For documentation about this release please refer to the documentation site.
Compatibility
This version is NOT backwards compatible with previous versions of the Netcetera 3DS Server.
Upgrade Notes
- Starting from this release by default transactions are not logged to a DB if it is configured to store 3DS Server configuration. Default behavior is to log them into a file only. With a new property
threedss.logging.storage.type
set to file,db
3DS Server will continue logging transactions to a file and store them to a table in the DB as it was in previous releases. Find other possible values for this property on Configuration Properties page.
- From this release on a new data model is used to store transaction logs in a DB. The old transaction logs are not automatically migrated to the new data model after the admin app is installed and is started up.
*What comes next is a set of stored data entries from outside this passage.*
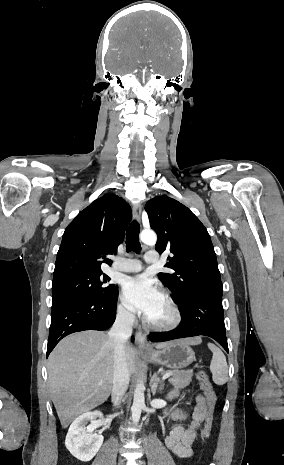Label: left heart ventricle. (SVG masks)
Returning <instances> with one entry per match:
<instances>
[{"instance_id":"1","label":"left heart ventricle","mask_w":284,"mask_h":465,"mask_svg":"<svg viewBox=\"0 0 284 465\" xmlns=\"http://www.w3.org/2000/svg\"><path fill=\"white\" fill-rule=\"evenodd\" d=\"M148 318L155 323H166L170 321L171 313L163 299L155 311Z\"/></svg>"}]
</instances>
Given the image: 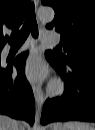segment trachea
<instances>
[{"mask_svg": "<svg viewBox=\"0 0 95 130\" xmlns=\"http://www.w3.org/2000/svg\"><path fill=\"white\" fill-rule=\"evenodd\" d=\"M30 32L34 38L38 37V25L35 16L34 4H31L28 9L21 31L15 37L9 39L8 43L11 47L20 46L25 42Z\"/></svg>", "mask_w": 95, "mask_h": 130, "instance_id": "3493384b", "label": "trachea"}]
</instances>
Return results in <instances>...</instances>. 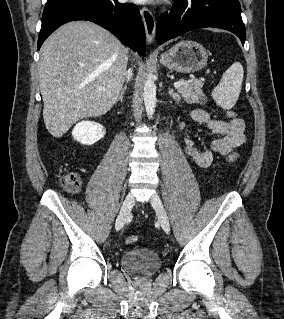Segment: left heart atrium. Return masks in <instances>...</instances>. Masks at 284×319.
Returning a JSON list of instances; mask_svg holds the SVG:
<instances>
[{"label":"left heart atrium","instance_id":"1","mask_svg":"<svg viewBox=\"0 0 284 319\" xmlns=\"http://www.w3.org/2000/svg\"><path fill=\"white\" fill-rule=\"evenodd\" d=\"M132 1H134L136 3H146V2H149L151 0H132Z\"/></svg>","mask_w":284,"mask_h":319}]
</instances>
It means they are not available in the transaction search results of the admin application. Only new transactions are visible there. To migrate old transactions run Transaction Logs Migration CLI Tool (3dss-cli-log-migration-tool/bin/3dstrxmigration.sh in the delivery package).
- When using custom log4j2 configuration, the logging pattern of Transaction-Message-Appender must be adjusted as it's defined in default log4j2 configuration file.
- In previous releases a fixed list of 3DS Server instances was configured in
threedss.instance.endpoints
property in the admin configuration properties. With Service Discovery introduced in this release 3DS Server instances register and unregister themselves in the Admin application upon their startup and shutdown respectively. In DB based configuration scenario add next properties to application.properties of 3DS Server to enable service discovery:
eureka.client.enabled=true
eureka.client.serviceUrl.defaultZone=http(s)://<admin-app-hostname>:<admin-app-port>/eureka
Note that in some complex network configurations eureka.instance.homePageUrl
property should be configured as well. Find more details about service discovery configuration on Configuration Properties page.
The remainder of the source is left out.